Since I had to delete my whole blog for my lawyer, my new readers (all four or five of them) missed the whole story. I wish it was till there so everyone could see the big picture. There’s been a lot going on in my head about all this lately, and I am trying to process. I think I’ll be processing for a very long time! I’ve been mulling over a lot about how it was that I went from being a huge proponent of birth/CPS parent support to someone who has a no contact court order for the birth mother of my foster/adoptive son.
I’m trying to really think about everything I’ve learned over the last 18 months, so I can put it into a cohesive thought process and write about it. I thought I could go in, help this mom get her baby back, or at a minimum, support her to make a better life for herself. I had no idea how much it would cost me emotionally. I wasn’t prepared for dealing with someone who was so manipulative and needed love so very badly. I didn’t realize how the amount of time and energy I was putting into SB and his mom would cost me in my relationship with my own teenager and others in my life.
Part of me is starting to think that CPS has it right when they separate the family of origin from the foster family. I see the reasoning behind it now, much clearer than I did before. The other part of me, though, remembers what my lawyer said to me the first day of trial. He said, “You guys did the right thing. You tried your hardest. You had a good goal, you just drew the wrong mom to try and help.” Maybe he’s right. Maybe we just got thrown together in the perfect storm. I’d like to think that under different circumstances, wth different players, we would have had a happier ending.
I know at times I lost my way, and I lost sight of my priorities. I want to publicly apologize to my friends and family who I know at times were shaking their head, wondering what the hell I was thinking. I want to say I am sorry to my oldest daughter. During the last eighteen months, I didn’t listen when I should have, and I wasn’t available when I needed to be. All I can say is that for some reason, helping these kids and BioMom was something I had to do. I was driven by something even I don’t yet understand. It cost me, and it blessed me, in a thousand ways.

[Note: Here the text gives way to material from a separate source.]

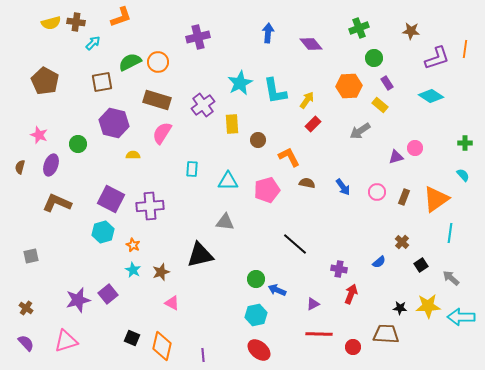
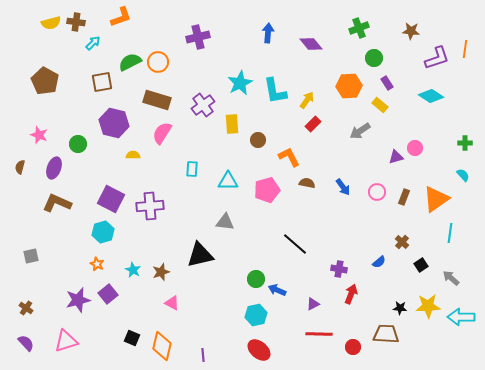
purple ellipse at (51, 165): moved 3 px right, 3 px down
orange star at (133, 245): moved 36 px left, 19 px down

I’d like to do this again. I’d like to help more kids, with the experience that I’ve gained. But I don’t know if I trust myself to do it without losing my way. I’m ninety nine percent sure this part of our lives is over. Right now, I am fosucing on my family and my husband. I’m doing Life, as best I can with the vast amount of information I’ve gained about myself since 2010. There are things to heal, and things to savor, and I intend to do both- fully and completely.